Thesis #12 – Aging is a pattern of declining or de-tuned adaptation that is correlated with adult age only because adult age is at first strongly correlated with declining forces of natural selection.
We have all seen sunrise and sunset. In everyday language, we are describing a subjective experience of relative motion. But the sun doesn’t actually revolve around the Earth. It is just an optical illusion produced by the spinning Earth.

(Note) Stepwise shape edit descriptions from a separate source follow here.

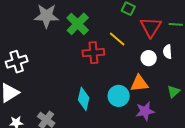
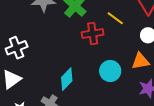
cyan circle: (119, 96) -> (110, 71), moved
cyan diamond: (84, 99) -> (67, 79), moved, turned 35

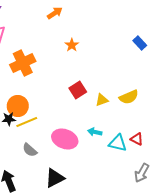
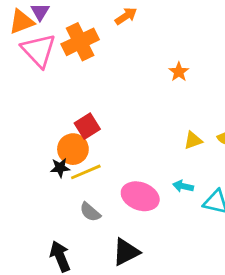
orange star: (72, 45) -> (179, 72), moved
orange cross: (23, 63) -> (80, 42), moved
red square: (78, 90) -> (87, 126), moved

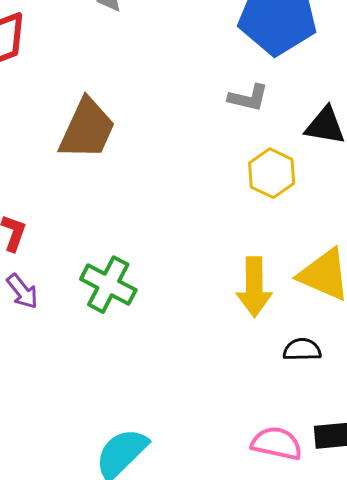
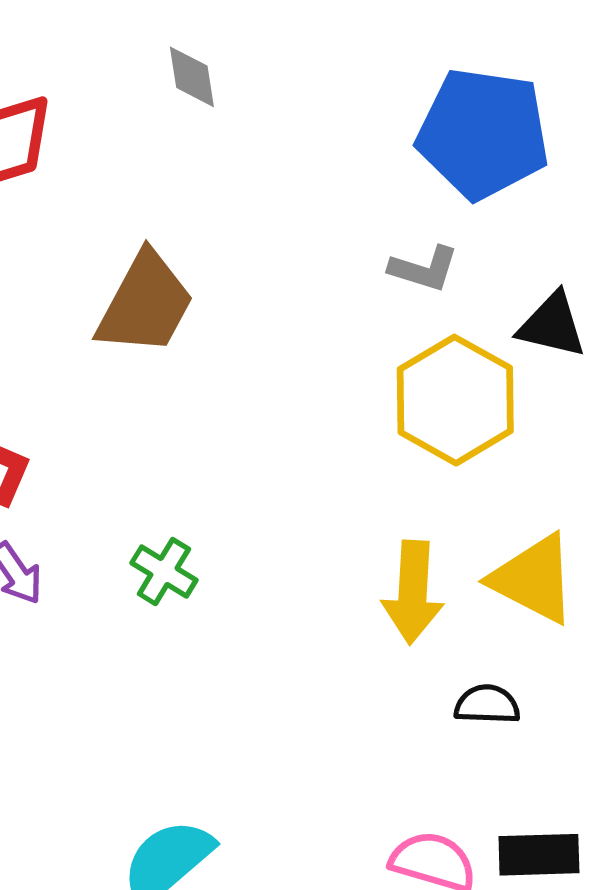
yellow hexagon: (272, 173) -> (455, 400), size x1.5
green cross: (108, 285) -> (164, 572), size x0.7

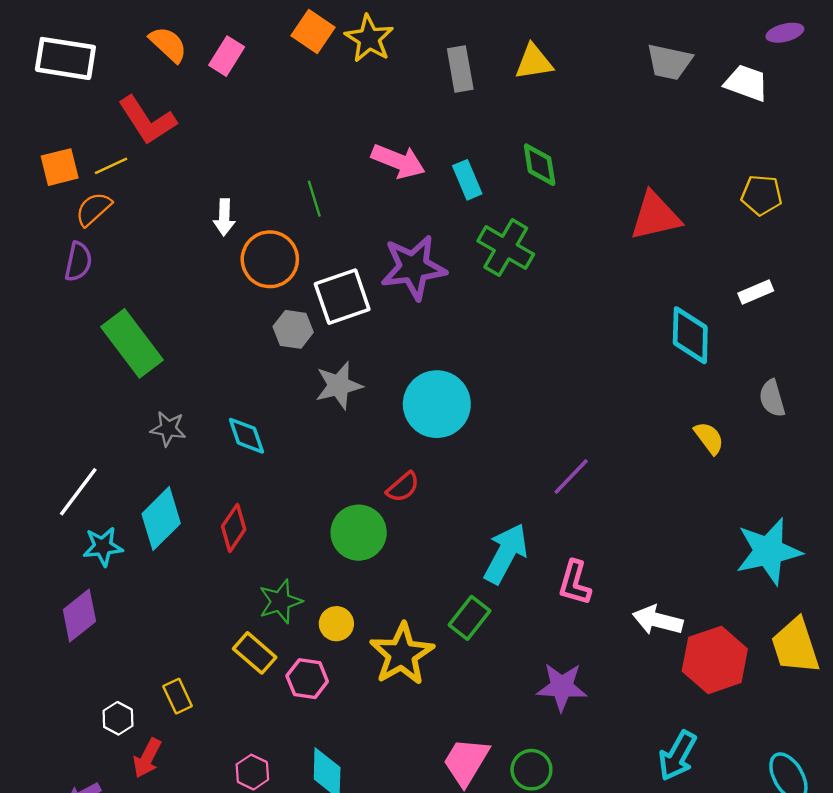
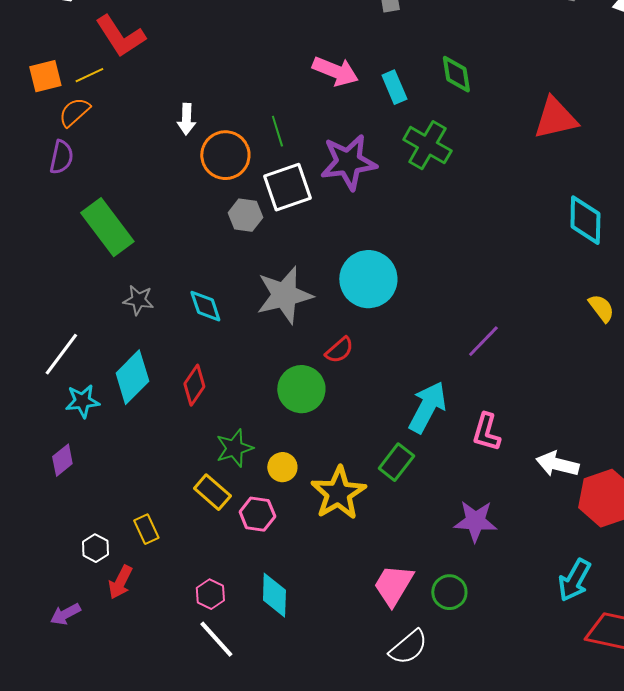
green line: (314, 199) -> (277, 131), moved
gray star: (339, 385) -> (284, 295), moved, size x1.4
purple diamond: (79, 616) -> (62, 460), size x0.7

We have all seen the physiological deterioration of aging, or experienced it ourselves, which seems like a physiological process, akin perhaps to the filtering of our blood by our kidneys leading to their production of urine. Thus molecular and cellular biologists characterize aging in terms of hypothesized chronic physiological processes which are parallel to the production of urine. One of the most popularly hypothesized aging processes among such molecular biologists is free-radical damage, which non-biologists can think of as similar to rusting metal: progressive, cumulative, chemical damage involving oxidation.

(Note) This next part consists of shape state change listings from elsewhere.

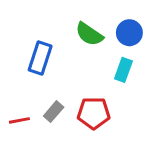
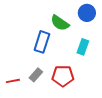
blue circle: (129, 33) -> (87, 13), moved
blue rectangle: (40, 58) -> (42, 42), moved

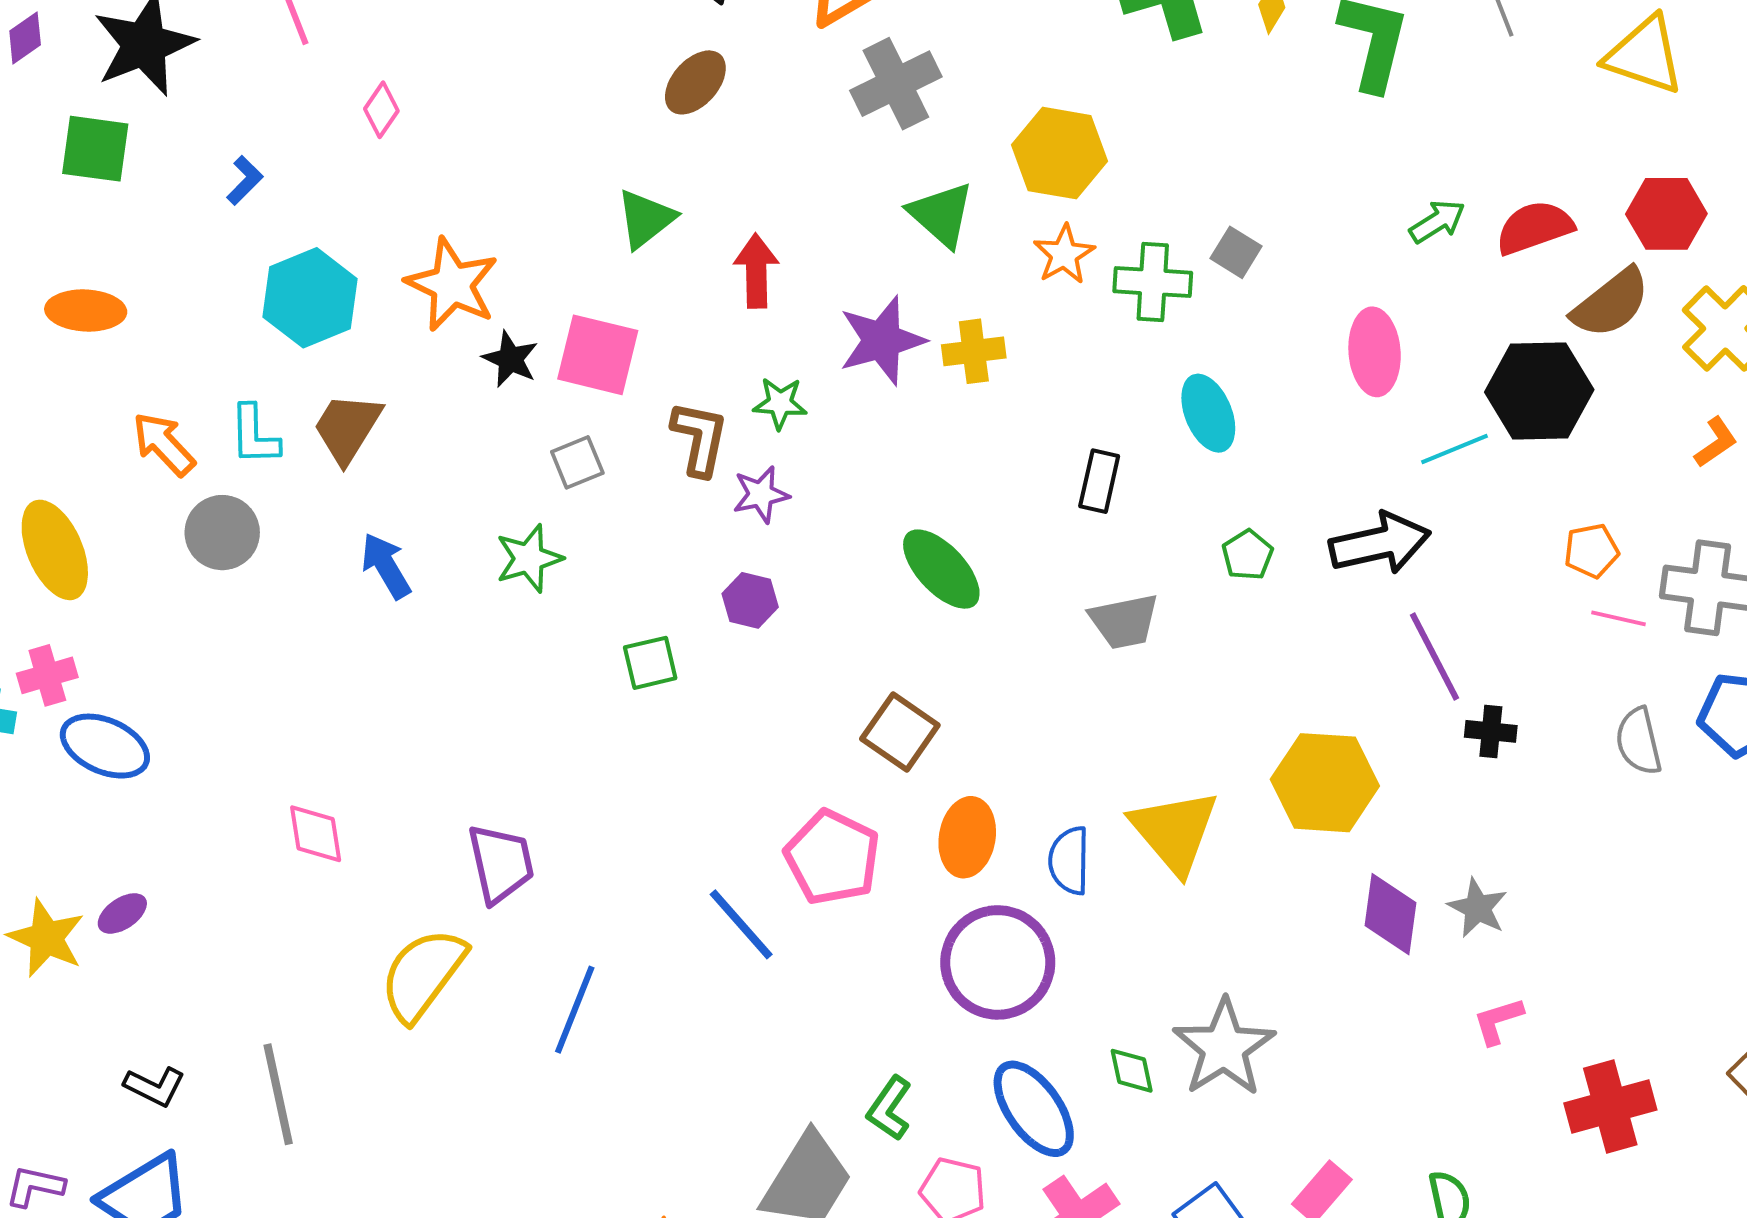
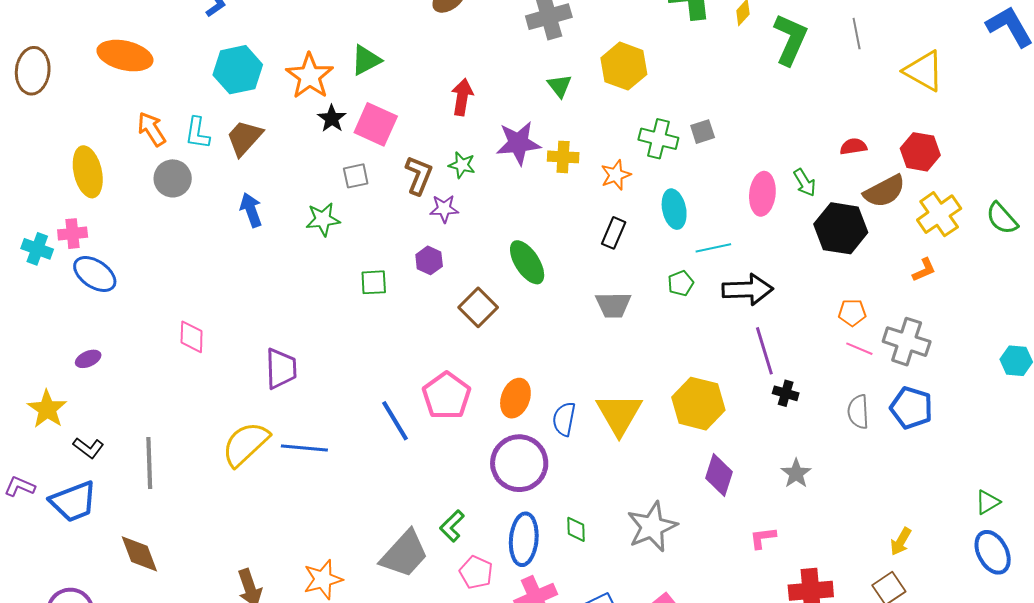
green triangle: (941, 214) -> (559, 86), size x0.7
green triangle: (646, 219) -> (366, 60), moved
green arrow: (1437, 221) -> (805, 183), moved, turned 80
red semicircle: (1534, 228) -> (853, 147), size x0.7
gray square: (1236, 252) -> (703, 132), turned 30
orange star: (1064, 254) -> (616, 175), moved
orange ellipse: (86, 310) -> (125, 56), size x1.4
cyan line: (1455, 449) -> (713, 248), moved
brown square: (900, 732) -> (478, 307), moved
gray star: (1478, 908) -> (796, 473), moved
yellow star: (46, 938) -> (47, 409), moved
yellow semicircle: (423, 974) -> (246, 444), moved
blue line: (575, 1010) -> (304, 448), turned 63
gray star: (1224, 1048) -> (652, 527), moved
blue ellipse: (1034, 1109) -> (524, 539), turned 30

In terms of the view articulated here, in the 55, this is as legitimate an inference as assuming that the sun revolves around the Earth. Aging seems exactly like cumulative damage, just like it seems to the uninformed that the sun revolves bout the Earth. Let me be clear. The Moon does orbit the Earth, as do many man-made satellites. You can suffer cumulative damage: your knee’s connective tissue will be progressively damaged if you repeatedly run marathons on pavement. So Earth-centered orbiting and cumulative damage are both processes that occur. The key scientific questions, though, are whether every celestial body orbits the Earth, and whether all the physiological impairments that accumulate during adulthood are due to cumulative damage. Most people know that the first hypothesis is false. Here the view is that the second hypothesis is also false.
We know why it seems as if the sun revolves about the Earth. It’s due to relative motion.

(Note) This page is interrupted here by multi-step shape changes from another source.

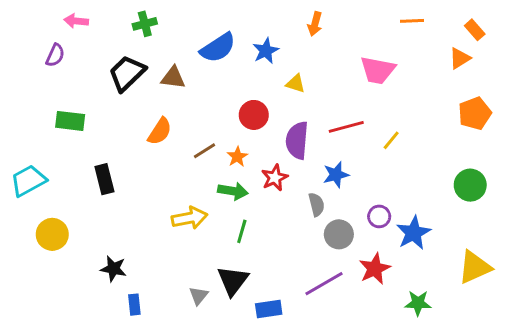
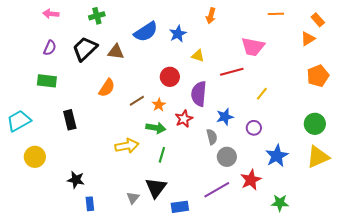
purple semicircle: (55, 55) -> (50, 48), moved
red line: (346, 127) -> (232, 72), moved
purple circle: (379, 216) -> (254, 128), moved
yellow triangle: (475, 267) -> (318, 157), moved

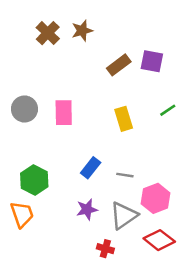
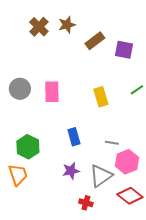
brown rectangle: (119, 65) -> (95, 41), moved
blue rectangle: (91, 168) -> (74, 137), turned -54
gray line: (125, 175) -> (112, 143), moved

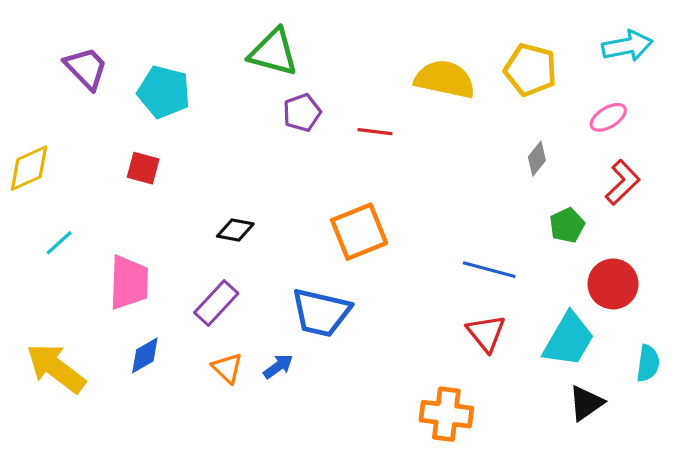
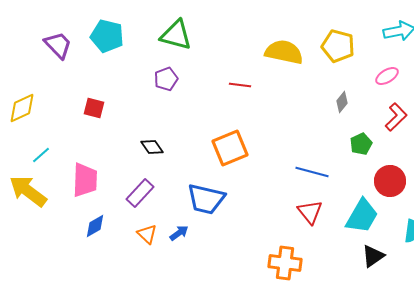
cyan pentagon: (164, 92) -> (107, 36), moved
purple pentagon: (302, 113) -> (166, 79), moved
black diamond: (235, 230) -> (152, 147), turned 45
yellow arrow: (56, 368) -> (28, 191), moved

And some evolutionary biologists know why it seems as if aging is a process of cumulative chemical breakdown with adult age: Hamilton’s Forces of Natural Selection fall VERY predictably with adult age, ensuring that most animals will show palpable processes of deterioration. [The ones that don’t age effectively lack this fall in Hamilton’s Forces, for reasons we will discuss later.]
These conclusions don’t mean that there are no celestial orbits, or that there is no physiology involved in aging. A heliocentric solar system still has orbits, and the evolution of the aging still involves physiology. But aging is not a merely physiological, biochemically driven, process of cumulative damage. It is, instead, something else altogether. And the difference between these two views of aging is full of radical scientific consequences. And yet further, the difference between these two views of aging is fraught with still more radical medical implications.